Opinião

Ensaio sobre a inércia (ou como tratar a alergia à mudança)

Carlos Sezões, presidente da plataforma Portugal Agora

Sim, mudar custa. É uma verdade universal. Mas começo a ficar convencido que, seja por motivos genéticos, histórico-culturais, sociológicos ou apenas por mero acaso, mudar algo em Portugal custa mais do que devia.
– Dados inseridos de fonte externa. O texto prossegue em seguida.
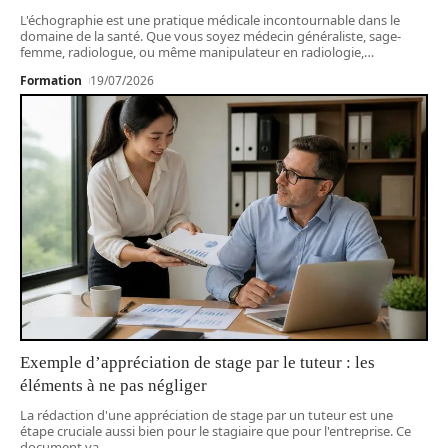
L'échographie est une pratique médicale incontournable dans le
domaine de la santé. Que vous soyez médecin généraliste, sage-
femme, radiologue, ou même manipulateur en radiologie,
…
Formation
19/07/2026
Exemple d’appréciation de stage par le tuteur : les
éléments à ne pas négliger
La rédaction d'une appréciation de stage par un tuteur est une
étape cruciale aussi bien pour le stagiaire que pour l'entreprise. Ce
document va
…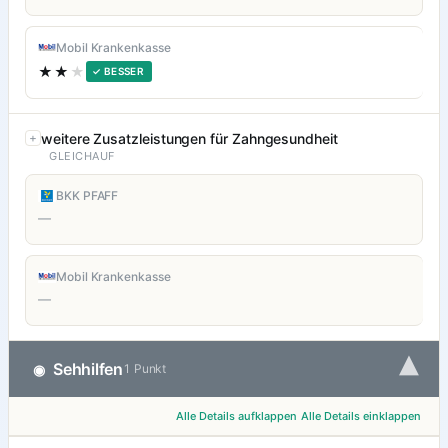
Mobil Krankenkasse
★★
★
✓ BESSER
weitere Zusatzleistungen für Zahngesundheit
GLEICHAUF
BKK PFAFF
—
Mobil Krankenkasse
—
▾
Sehhilfen
◉
1 Punkt
Alle Details aufklappen
Alle Details einklappen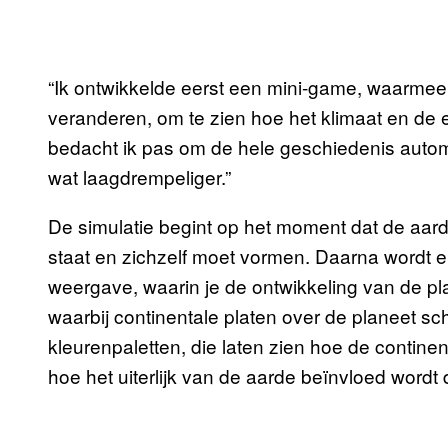
“Ik ontwikkelde eerst een mini-game, waarmee j
veranderen, om te zien hoe het klimaat en de 
bedacht ik pas om de hele geschiedenis automa
wat laagdrempeliger.”
De simulatie begint op het moment dat de aarde 
staat en zichzelf moet vormen. Daarna wordt e
weergave, waarin je de ontwikkeling van de pla
waarbij continentale platen over de planeet sc
kleurenpaletten, die laten zien hoe de conti
hoe het uiterlijk van de aarde beïnvloed wordt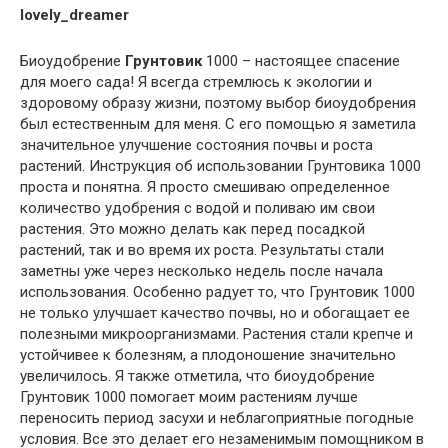
lovely_dreamer
Биоудобрение
Грунтовик
1000 – настоящее спасение
для моего сада! Я всегда стремлюсь к экологии и
здоровому образу жизни, поэтому выбор биоудобрения
был естественным для меня. С его помощью я заметила
значительное улучшение состояния почвы и роста
растений. Инструкция об использовании Грунтовика 1000
проста и понятна. Я просто смешиваю определенное
количество удобрения с водой и поливаю им свои
растения. Это можно делать как перед посадкой
растений, так и во время их роста. Результаты стали
заметны уже через несколько недель после начала
использования. Особенно радует то, что Грунтовик 1000
не только улучшает качество почвы, но и обогащает ее
полезными микроорганизмами. Растения стали крепче и
устойчивее к болезням, а плодоношение значительно
увеличилось. Я также отметила, что биоудобрение
Грунтовик 1000 помогает моим растениям лучше
переносить период засухи и неблагоприятные погодные
условия. Все это делает его незаменимым помощником в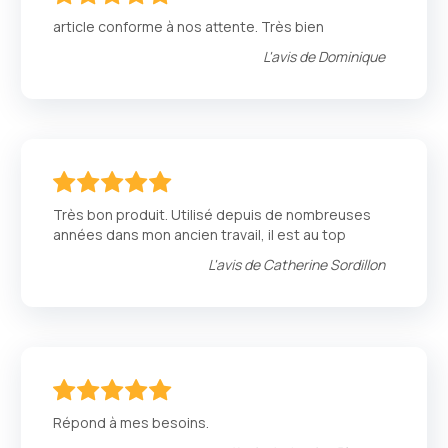
100
100
% of
article conforme à nos attente. Très bien
L'avis de
Dominique
100
100
% of
Très bon produit. Utilisé depuis de nombreuses
années dans mon ancien travail, il est au top
L'avis de
Catherine Sordillon
100
100
% of
Répond à mes besoins.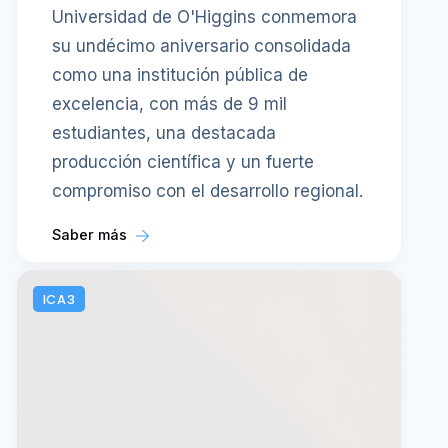
Universidad de O'Higgins conmemora
su undécimo aniversario consolidada
como una institución pública de
excelencia, con más de 9 mil
estudiantes, una destacada
producción científica y un fuerte
compromiso con el desarrollo regional.
Saber más
ICA3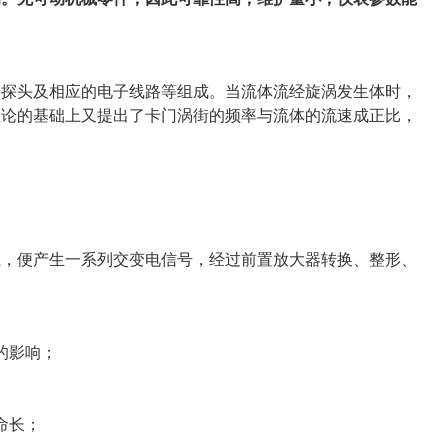
测探头及相应的电子线路等组成。当流体流经旋涡发生体时，
理论的基础上又提出了卡门涡街的频率与流体的流速成正比，
上，便产生一系列交变电信号，经过前置放大器转换、整形、
的影响；
命长；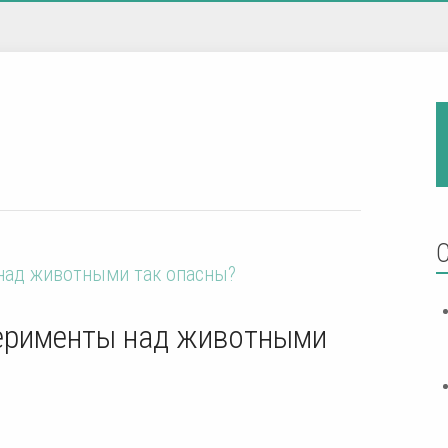
ерименты над животными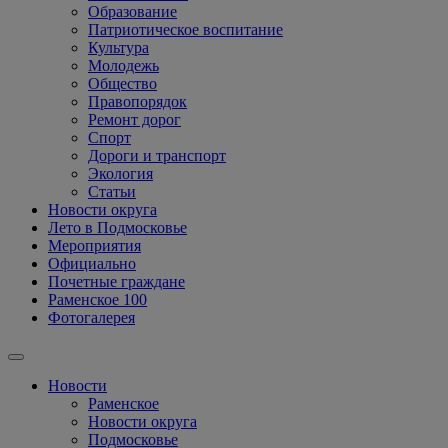
Образование
Патриотическое воспитание
Культура
Молодежь
Общество
Правопорядок
Ремонт дорог
Спорт
Дороги и транспорт
Экология
Статьи
Новости округа
Лето в Подмосковье
Мероприятия
Официально
Почетные граждане
Раменское 100
Фотогалерея
Новости
Раменское
Новости округа
Подмосковье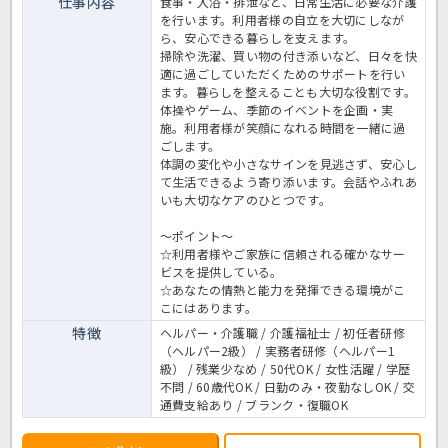
仕事内容
食事・入浴・排泄など、日常生活に必要な介護
を行います。利用者様の自立を大切にしなが
ら、安心できる暮らしを支えます。
掃除や洗濯、買い物の付き添いなど、日々を快
適に過ごしていただくためのサポートを行い
ます。暮らしを整えることも大切な役割です。
体操やゲーム、季節のイベントを企画‧実
施。利⽤者様が笑顔になれる時間を⼀緒に過
ごします。
体調の変化や⼩さなサインを⾒逃さず、安⼼し
て⽣活できるよう寄り添います。会話やふれあ
いも⼤切なケアのひとつです。
～ポイント～
☆利用者様やご家族に信頼される確かなサー
ビスを提供している。
☆あなたの情熱と能力を発揮できる環境がこ
こにはあります。
特徴
ヘルパー・介護職 / 介護福祉士 / 初任者研修
（ヘルパー2級） / 実務者研修（ヘルパー1
級） / 残業少なめ / 50代OK / 女性活躍 / 学歴
不問 / 60歳代OK / 日勤のみ・夜勤なしOK / 交
通費支給あり / ブランク・復職OK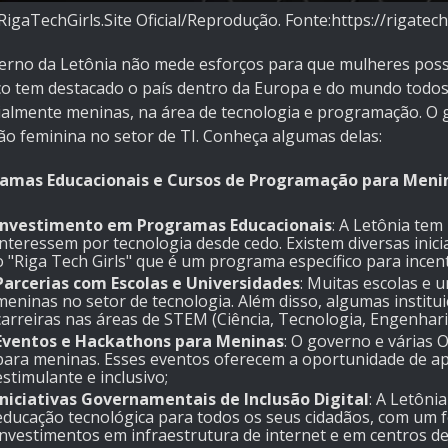
 RigaTechGirls.Site Oficial/Reprodução. Fonte:https://rigatec
erno da Letônia não mede esforços para que mulheres possa
ço tem destacado o país dentro da Europa e do mundo todos,
ialmente meninas, na área de tecnologia e programação. O 
ão feminina no setor de TI. Conheça algumas delas:
amas Educacionais e Cursos de Programação para Meni
Investimento em Programas Educacionais
: A Letônia te
interessem por tecnologia desde cedo. Existem diversas inic
o "
Riga Tech Girls
" que é um programa específico para ince
Parcerias com Escolas e Universidades
: Muitas escolas e 
meninas no setor de tecnologia. Além disso, algumas institu
carreiras nas áreas de
STEM
(Ciência, Tecnologia, Engenhari
Eventos e Hackathons para Meninas
: O governo e várias
para meninas. Esses eventos oferecem a oportunidade de ap
estimulante e inclusivo;
Iniciativas Governamentais de Inclusão Digital
: A Letôni
educação tecnológica para todos os seus cidadãos, com um f
investimentos em infraestrutura de internet e em centros de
Temos uma tendência para mantermos uma sólida e convicta “zona de conforto”, baseada em mantermos o que sempre tivemos, fazermos como sempre fizemos e olhar com desconfiança quem se atreve a sugerir algo diverso. Temos uma aversão pela incerteza e pelo risco. A política e os políticos são, excetuando raras exceções históricas, reflexo da respetiva sociedade. Tivemos até, recentemente, um primeiro-ministro que assumia ser contra as “reformas estruturais”, expressão que o arrepiava. Possivelmente, apenas lhe pareciam bem mudanças incrementais, ligeiras e inócuas, fazendo jus à frase imortal de Tomasi di Lampedusa, “é preciso que algo mude para que tudo fique na mesma”.

Da política nacional passando pelas várias camadas da sociedade, esta aversão a mudar ou construir algo de novo é visível, em cascata. Exemplos avulsos… As décadas para decidir a localização e dimensão de um aeroporto nacional; a incapacidade de transformar uma legislação laboral arcaica, rígida e ineficaz (sendo mais fácil fazer um despedimento coletivo ou extinguir a posição do que despedir por mau desempenho); a proteção do status quo das ordens profissionais que, maioritariamente, se preocupam em ter a “chave” de acesso ao exercício da profissão – chegando a tentar bloquear a abertura de mais cursos na área; o (imenso) tempo para obter licenciamentos e autorizações, do burocrata de serviço, a determinados investimentos – da construção civil à indústria transformadora, passando pelos ensaios clínicos, até às energias renováveis. Sim, são exemplos muito variados – mas a matriz “cultural” é basicamente a mesma.

Ora as burocracias, embora necessárias para a gestão de sociedades complexas, são muitas vezes entropias à inovação. Os ciclos eleitorais complicam ainda mais os esforços de reforma a longo prazo. Os governos estão mais concentrados nas próximas eleições do que na implementação de políticas que, podendo ser impopulares a curto prazo, são essenciais para o futuro. Mas a inércia ou imobilismo não são sustentáveis, se queremos ser um país que crie valor e, a partir daí, qualidade de vida.

Como tratar esta alergia à mudança? Não existem receitas milagrosas, mas deixo aqui três ingredientes essenciais – que, nas várias escalas que mencionei, poderão ser um tónico para alavancar algo novo.

Primeiro, autenticidade e verdade, por parte de quem lidera, em relação à realidade atual. É preciso ser transparente, sinalizando a urgência da mudança: dizer, por exemplo, com clareza, que a matemática da nossa (bem-vinda) longevidade exige que se mudem os sistemas de segurança social; dizer que a rigidez do nosso sistema de educação irá, a curto prazo, impedir a atração de capital humano suficiente para as necessidades – i.e. ter professores!

Em segundo, visão e estratégia: onde pretendemos chegar e qual o caminho a percorrer. Por exemplo, se queremos ser uma referência na inovação teremos que investir a sério nas tecnologias do futuro e fazer pontes entre os meios educativo/ formativo e científico (atraindo capital e talento).

Para finalizar, como corolário lógico, uma liderança inteligente, que mobilize vontades com os “incentivos” adequados. As pessoas reagem ao que é incentivado e tomam as suas inúmeras decisões (e micro-decisões) em conformidade. Se, nas várias escalas, premiarmos quem cria, muda ou inova em relação a quem mantém o estado atual, estaremos a sinalizar o caminho e a produzir inúmeros impactos positivos. Sim, precisamos de um País um pouco menos orientado a processos… e um pouco mais orientado a resultados!